Wherever a picture appears in the listing, leave it out, and copy the rest exactly.

┌──

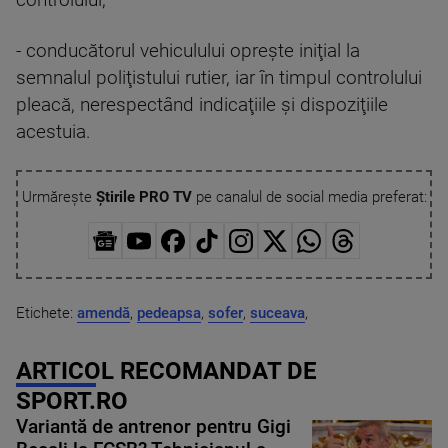
controlului;
- conducătorul vehiculului opreşte iniţial la
semnalul poliţistului rutier, iar în timpul controlului
pleacă, nerespectând indicaţiile şi dispoziţiile
acestuia.
Urmărește
Știrile PRO TV
pe canalul de social media preferat:
Etichete:
amendă
,
pedeapsa
,
sofer
,
suceava
,
ARTICOL RECOMANDAT DE
SPORT.RO
Variantă de antrenor pentru Gigi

└──

## Finished task
controlului;
- conducătorul vehiculului opreşte iniţial la
semnalul poliţistului rutier, iar în timpul controlului
pleacă, nerespectând indicaţiile şi dispoziţiile
acestuia.
Urmărește
Știrile PRO TV
pe canalul de social media preferat:
Etichete:
amendă
,
pedeapsa
,
sofer
,
suceava
,
ARTICOL RECOMANDAT DE
SPORT.RO
Variantă de antrenor pentru Gigi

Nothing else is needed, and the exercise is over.